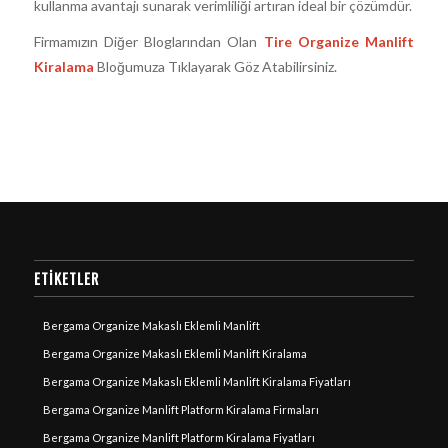
kullanma avantajı sunarak verimliliği artıran ideal bir çözümdür.
Firmamızın Diğer Bloglarından Olan
Tire Organize Manlift
Kiralama
Bloğumuza Tıklayarak Göz Atabilirsiniz.
ETIKETLER
Bergama Organize Makaslı Eklemli Manlift
Bergama Organize Makaslı Eklemli Manlift Kiralama
Bergama Organize Makaslı Eklemli Manlift Kiralama Fiyatları
Bergama Organize Manlift Platform Kiralama Firmaları
Bergama Organize Manlift Platform Kiralama Fiyatları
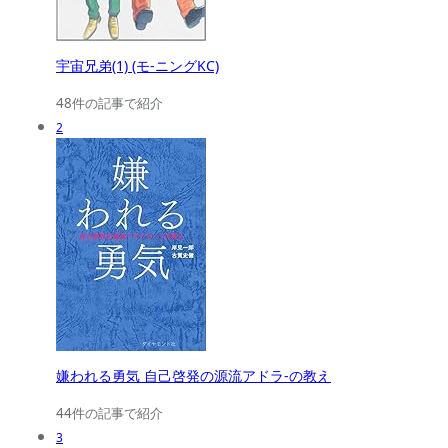
宇宙兄弟(1) (モ-ニングKC)
48件の記事で紹介
2
嫌われる勇気 自己啓発の源流アドラ-の教え
44件の記事で紹介
3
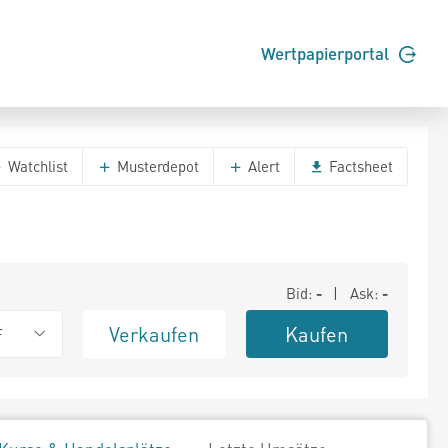
Wertpapierportal
Watchlist
Musterdepot
Alert
Factsheet
Bid:
-
| Ask:
-
Verkaufen
Kaufen
F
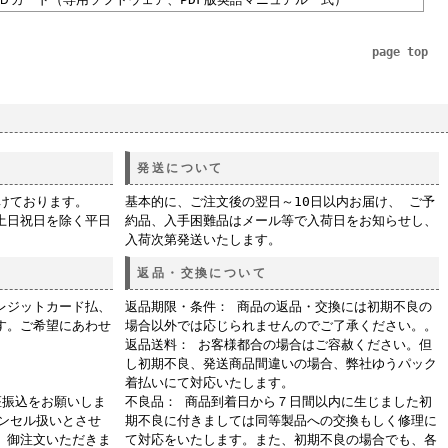
page top
発送について
付けております。
基本的に、ご注文後の翌日～10日以内お届け、 ご予
土日祝日を除く平日
約品、入手困難品はメール等で入荷日をお知らせし、
入荷次第発送いたします。
返品・交換について
レジットカード払、
返品期限・条件： 商品の返品・交換には初期不良の
す。ご希望にあわせ
場合以外では応じられませんのでご了承ください。。
返品送料： お客様都合の場合はご容赦ください。但
し初期不良、発送商品間違いの場合、弊社ゆうパック
着払いにて対応いたします。
座振込をお願いしま
不良品： 商品到着日から７日間以内に生じました初
ャンセル扱いとさせ
期不良に付きましては同等製品への交換もしく修理に
、御注文いただきま
て対応をいたします。また、初期不良の場合でも、各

※ ※ ※

TO DO — Working through the records above, establish how many lines contain the string "Organize", and reply with the number by itself.

WRITTEN ANSWER — 6